Agia como sua respiração dependesse disso, passava pelo corredor escuro até a cozinha, para comer restos, que sobrara de alguma comemoração. Ficava dias na contida angústia de ser detratada.
Os anos passaram e já não se incomodava em ser vista como animal doméstico, sempre frequente na sala ampla. Resignava-se. Cinquenta anos ou mais. Não vira mãe ou irmãos, nem notícia houvera. Sem documentos em mãos, retidos, sem qualquer fé de compensação.
Tivera três abortos bancados por sua senhora. Atenciosa, permitia o acompanhamento de gente vestida de branco onde estava. Sofrendo de infecção num colchão, a medicavam.
Uma vez de tanto ouvir o entregador da mercearia, tentou fugir, como fazem os apaixonados. Descoberta, porém, fora confinada num quadrado sem janelas, ainda mais ao fundo da grande casa, nomeado de o castigo do buraco. Ouvia baixo a indignação da senhora, exclamando ser valiosa demais para perdê-la.
E que a colocaria nos jornais, caso escapasse. Que ela iria ver o que lhe aconteceria. O marido não externou reação, menos ainda de acalmá-la. Com a segurança cruel de quem a visitava a noite, ponderou dizendo que ao cão bastava saber quem é seu dono. E, não se ouviu mais ele.
Sua senhora decidiu fazê-la ajoelhar e rezar. Usava a bíblia como forma de educar, justificava. Único livro que tivera. Por isso, dizia ao marido, não precisava de correntes.
Houveram oportunidades, verdade. Mas não sabia onde ir, engasgava com o coração gelado. Assim anos se iam, sem ver o mar, talvez o último desejo. Chegara a conclusão que a velhice a tornara além de robusta, covarde. Acovardara-se. À medida que acumulava dúvidas eanos, acovardava. Punia-se severamente. Mas e todos não sempre o fizeram? Ao menos isso ela podia, punir-se.
Antes das cinco já preparava uma mesa farta. No decorrer, regava as flores da senhora. Trocava as fraudas do marido da senhora. Acordava o netinho da senhora, dele, de quebra tinha afeição, era criança. Antes desse, outros pequenos privilegiados da família a deixaram com algum apresso. Mais próximo do que já entendera por amor. O que se perdia, quando cresciam.
Limpava, lavava, estendia, fazia almoço todo dia.
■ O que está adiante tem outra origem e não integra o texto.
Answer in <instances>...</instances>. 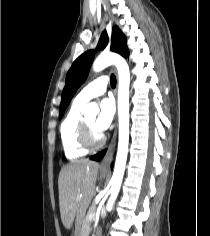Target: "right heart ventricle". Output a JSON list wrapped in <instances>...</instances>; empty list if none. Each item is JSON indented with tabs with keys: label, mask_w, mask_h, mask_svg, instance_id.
Returning <instances> with one entry per match:
<instances>
[{
	"label": "right heart ventricle",
	"mask_w": 210,
	"mask_h": 236,
	"mask_svg": "<svg viewBox=\"0 0 210 236\" xmlns=\"http://www.w3.org/2000/svg\"><path fill=\"white\" fill-rule=\"evenodd\" d=\"M84 105L75 99L61 124V145L65 157L69 160L79 159L89 152L80 143V129L83 120L81 110Z\"/></svg>",
	"instance_id": "1"
}]
</instances>
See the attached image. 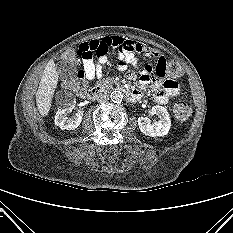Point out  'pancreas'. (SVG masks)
Masks as SVG:
<instances>
[{
	"label": "pancreas",
	"instance_id": "cf45deb5",
	"mask_svg": "<svg viewBox=\"0 0 233 233\" xmlns=\"http://www.w3.org/2000/svg\"><path fill=\"white\" fill-rule=\"evenodd\" d=\"M114 80L112 78L101 79L97 86L104 89V88H111L113 86Z\"/></svg>",
	"mask_w": 233,
	"mask_h": 233
}]
</instances>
Comia em pé na cozinha, a espera de“Preta!”E, não era dispensada antes que ajeitasse, sobre todos os efeitos, o resultado da refeição, o que incluía desde a pia às migalhas no chão. A tarde inteira era feita de arrumações que sua senhora cismava. Por vezes, ela cismava também com a vizinhança, a cedendo. Quando outra senhora, muito satisfeita, por a achar muito prestativa, promovia um cocktail em homenagem a sua senhora. Os motivos, os mais supérfluos como de inauguração de talheres, por exemplo.
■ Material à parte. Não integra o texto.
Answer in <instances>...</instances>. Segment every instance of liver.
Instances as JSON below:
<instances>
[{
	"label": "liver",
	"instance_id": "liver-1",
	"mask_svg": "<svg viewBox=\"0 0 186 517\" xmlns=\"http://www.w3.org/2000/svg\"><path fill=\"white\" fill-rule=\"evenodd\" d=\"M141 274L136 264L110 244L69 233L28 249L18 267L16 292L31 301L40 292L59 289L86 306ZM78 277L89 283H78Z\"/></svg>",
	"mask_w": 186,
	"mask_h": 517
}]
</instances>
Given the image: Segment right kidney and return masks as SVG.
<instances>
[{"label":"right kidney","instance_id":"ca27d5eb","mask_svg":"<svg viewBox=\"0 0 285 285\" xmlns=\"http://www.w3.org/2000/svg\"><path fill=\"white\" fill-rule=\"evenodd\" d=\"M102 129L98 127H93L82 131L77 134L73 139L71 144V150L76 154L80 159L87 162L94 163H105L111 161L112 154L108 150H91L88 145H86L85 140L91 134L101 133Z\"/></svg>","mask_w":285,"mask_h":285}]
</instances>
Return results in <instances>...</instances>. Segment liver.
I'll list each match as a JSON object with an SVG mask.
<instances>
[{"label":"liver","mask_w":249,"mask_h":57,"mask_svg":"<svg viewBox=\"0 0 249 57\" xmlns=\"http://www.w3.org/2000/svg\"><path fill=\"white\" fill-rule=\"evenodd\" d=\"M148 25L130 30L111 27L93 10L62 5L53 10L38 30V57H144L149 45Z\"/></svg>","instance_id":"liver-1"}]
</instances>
Nos últimos tempos já não dispunha de tanta força, com a coluna vergada. Mais tardar, na hora do jantar já andava caindo pelos cantos de sono. Mais um pouco estaria deitada, exausta. A senhora fazia-lhe um grande favor quando mandava trazer comida de fora, reclamando. Antes de desabar, ainda dobrava delicadamente os trapos que vestia, os guardava num réquiem improvisado que a dona da casa arranjara e dera a ela, como fosse um presente.
Nanã não fora se recolher em uma noite fria nos remotos meados do século dezenove, onde data o auge do comércio de pessoas africanas no país. Menos ainda era ali um engenho de açúcar, dos muitos que houveram por aquela época, por toda aquela região.
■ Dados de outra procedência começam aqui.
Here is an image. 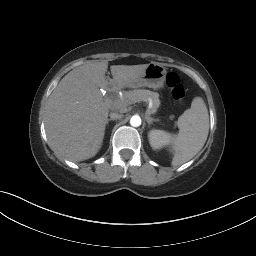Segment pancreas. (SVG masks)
I'll list each match as a JSON object with an SVG mask.
<instances>
[{"label":"pancreas","instance_id":"obj_1","mask_svg":"<svg viewBox=\"0 0 256 256\" xmlns=\"http://www.w3.org/2000/svg\"><path fill=\"white\" fill-rule=\"evenodd\" d=\"M123 96V100L119 99V103L123 107L141 101L148 103L149 100H151L152 107L150 108V113L154 114L156 113L157 109L160 106L159 94L157 92H152L150 90L136 89L129 92H125ZM173 118L174 116H170V119Z\"/></svg>","mask_w":256,"mask_h":256}]
</instances>
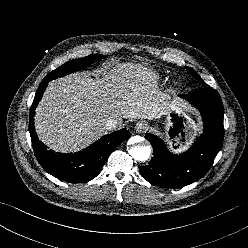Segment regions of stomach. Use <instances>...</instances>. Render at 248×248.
Instances as JSON below:
<instances>
[{"mask_svg":"<svg viewBox=\"0 0 248 248\" xmlns=\"http://www.w3.org/2000/svg\"><path fill=\"white\" fill-rule=\"evenodd\" d=\"M197 127L196 122L180 106L168 104L164 133L169 143L177 147L178 151L186 149L192 142Z\"/></svg>","mask_w":248,"mask_h":248,"instance_id":"1","label":"stomach"}]
</instances>
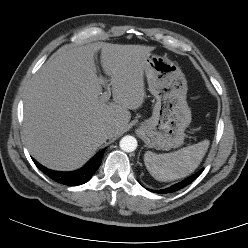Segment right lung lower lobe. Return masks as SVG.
I'll list each match as a JSON object with an SVG mask.
<instances>
[{
    "mask_svg": "<svg viewBox=\"0 0 248 248\" xmlns=\"http://www.w3.org/2000/svg\"><path fill=\"white\" fill-rule=\"evenodd\" d=\"M105 149L98 152L83 168L73 172H58L49 170L33 159L36 166L52 180L69 186L86 183L99 168Z\"/></svg>",
    "mask_w": 248,
    "mask_h": 248,
    "instance_id": "1",
    "label": "right lung lower lobe"
}]
</instances>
Embora, depois de mais dores sobre o fino colchão, já muito idosa, Nanã acordara livre. Compreendeu absolutamente nada. Despertada pela movimentação na casa, ouvindo ao longe, atenta, feita por agentes especializados em resgate de pessoas em situação análoga a escravidão. A princípio assustou-se. Negou sair da cama.
Já na delegacia de Pilares, para fins de depuração, janeiro de dois mil e vinte um, depois de ser liberada do depoimento, saiu com a certeza que a senhora pagara a fiança e sequer fora algemada, com a certeza que receberia três salários mínimos apenas, como indenização de privação de toda vida. Virou-se a um desconhecido, enquanto esperava a assistente social, atrasada, postou-se na rua e disse:
__ Posso ver o mar? Pra onde fica o mar?